Josephs Brüder greifen zu Lüge und Niedertracht, um etwas von ihm zu bekommen. Warum? Und warum so?

Die Brüder Josefs aber fürchteten sich, als ihr Vater Jakob1 gestorben war, und sprachen: „Josef könnte uns gram sein und uns alle Bosheit vergelten, die wir an ihm getan haben“. Darum ließen sie ihm sagen: „Dein Vater befahl vor seinem Tode und sprach: ‚So sollt ihr zu Josef sagen: Vergib doch deinen Brüdern die Missetat und ihre Sünde, daß sie so übel an dir getan haben‘. Nun vergib uns diese Missetat auch […]!“2

Aber Josef weinte, als sie solches zu ihm sagten.

Und seine Brüder gingen hin und fielen vor ihm nieder und sprachen: „Siehe, wir sind deine Knechte“. Josef aber sprach zu ihnen: „Fürchtet euch nicht! Stehe ich denn an Gottes Statt? Ihr gedachtet es böse mit mir zu machen, aber Gott gedachte es gut zu machen, um zu tun, was jetzt am Tage ist, nämlich am Leben zu erhalten ein großes Volk. So fürchtet euch nun nicht; ich will euch und eure Kinder versorgen“.

Und er tröstete sie und redete freundlich mit ihnen.

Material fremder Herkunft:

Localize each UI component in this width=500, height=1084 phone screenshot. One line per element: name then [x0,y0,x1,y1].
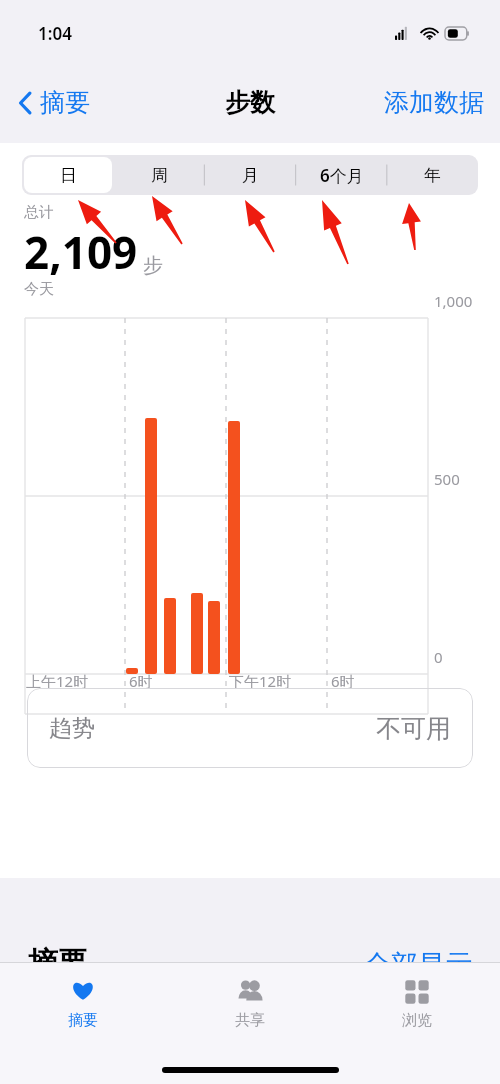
staticText: 下午12时 [229,671,292,691]
staticText: 浏览 [402,1011,432,1030]
staticText: 6时 [331,671,355,691]
button[interactable]: 日 [24,157,112,193]
button[interactable]: 6个月 [298,157,385,193]
staticText: 0 [434,647,443,667]
staticText: 趋势 [49,714,95,743]
staticText: 月 [242,165,259,186]
staticText: 6个月 [320,164,364,187]
staticText: 2,109 [24,222,138,282]
staticText: 步 [143,253,163,278]
staticText: 1,000 [434,291,473,311]
button[interactable]: 摘要 [12,81,96,124]
staticText: 1:04 [38,22,72,45]
staticText: 摘要 [28,944,88,982]
button[interactable]: 添加数据 [378,81,490,124]
button[interactable]: 年 [389,157,476,193]
staticText: 步数 [225,87,275,118]
staticText: 摘要 [40,87,90,118]
staticText: 全部显示 [364,948,472,982]
staticText: 日 [60,165,77,186]
staticText: 500 [434,469,460,489]
button[interactable]: 趋势 [27,688,473,768]
staticText: 摘要 [68,1011,98,1030]
staticText: 不可用 [376,713,451,744]
staticText: 添加数据 [384,87,484,118]
staticText: 上午12时 [26,671,89,691]
staticText: 总计 [24,203,54,222]
staticText: 今天 [24,280,54,299]
staticText: 共享 [235,1011,265,1030]
staticText: 周 [151,165,168,186]
staticText: 6时 [129,671,153,691]
staticText: 年 [424,165,441,186]
button[interactable]: 周 [116,157,203,193]
button[interactable]: 月 [207,157,294,193]
button[interactable]: 共享 [166,963,333,1030]
button[interactable]: 摘要 [0,963,166,1030]
button[interactable]: 浏览 [333,963,500,1030]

Lasst uns beten: Herr Gott, himmlischer Vater, öffne uns Ohren und Herzen. Gib, dass dein Wort bei uns auf guten Boden falle und Frucht bringe.— Amen

Ihr lieben!

„Wenn’s ans Erben geht, lernt man seine Verwandten kennen!“ Das ist eine Weisheit, die auch in christlichen Kreisen ihr Recht hat. Ich möchte heute Morgen eine Begebenheit aus unserer Zeit und Welt erzählen, die dem sehr ähnlich ist, was unser Bibeltext schildert. Ähnlichkeiten mit lebenden oder gestorbenen Personen, insbesondere Personen aus dieser Gemeinde, sind rein zufällig. Ich sage das so ausdrücklich vorweg, damit niemand meint, ich hätte etwas gehört von dem Streit in seiner Familie. Nein! Ich habe alles erfunden. Es geschehen aber immer wieder Dinge, die dem hier ähnlich sind:

Die Huberts sind eine Familie von Anstreichern. Opa Hubert war Anstreicher, Vater Hubert war Anstreicher und Hubert Junior, der älteste der Brüder, ist auch Anstreicher. — Der jüngste Bruder wollte nie Anstreicher werden. Er kannte sich eh aus, weil er seit Kindesbeinen im Betrieb geholfen hat. Warum sollte er dann noch eine Ausbildung machen? Nach dem Abitur hat er erst mal eine Weltreise gemacht, dann ist er zur See gefahren und hat sich mehr-schlecht-als-recht durchgeschlagen. Jetzt ist er „Mitte dreißig“ und will sein Leben (endlich!) auf die Reihe kriegen. Er macht ein Fachgeschäft auf für Farben und Lacke: einen Anstreicher-Großhandel.

Als der Vater auf die 80 Jahre zugeht, merkte die Familie, dass er so richtig „tüddelig“ wird, wie man in Norddeutschland sagt. Das heißt, die Demenz war derart fortgeschritten, dass der Alte Herr sie nicht mehr verstecken konnte. Als es so schlimm wurde, dass es nicht mehr ging, hat die Familie entschieden, dass er ins Heim geht. Dem jüngsten Bruder fiel die Aufgabe zu, die Vormundschaft für den Vater zu übernehmen. Da sind Mietverträge zu kündigen und Abonnements. Da sind Pflegestufen und Zuschüsse zu beantragen und der gleichen mehr.

Als der Vater starb, ging es ans Erben. Die laufenden Kosten für das Heim usw. waren über das Girokonto des Vaters abgewickelt worden. Aber ansonsten war das Geld weg. Die Geschwister haben das Konto aufgelöst und bekamen die letzten Auszüge. Das Geld war abgehoben worden. Der einzige, der es hätte machen können war der Jüngste. Zur Rede gestellt sagte er:
„Ja, ich habe das Geld genommen“.

„Bitte?“ – sagen die Geschwister.

„Ich brauchte es für mein Geschäft.
Ich wollte es zurückzahlen…“

„Schön!“

Jeder von Euch, liebe Brüder und Schwestern, kann sich leicht ausmalen, wie dieses Gespräch weiter geht.

Warum hat er das gemacht, der jüngste Bruder?
Und viel wichtiger: Warum hat er es so gemacht?

  • Er hat, rundheraus gesprochen, geklaut.
  • Der Vater liegt in seiner Demenz im Heim und ist wehrlos. Statt ihn zu ehren und zu schützen nutzt der Sohn seine Hilflosigkeit.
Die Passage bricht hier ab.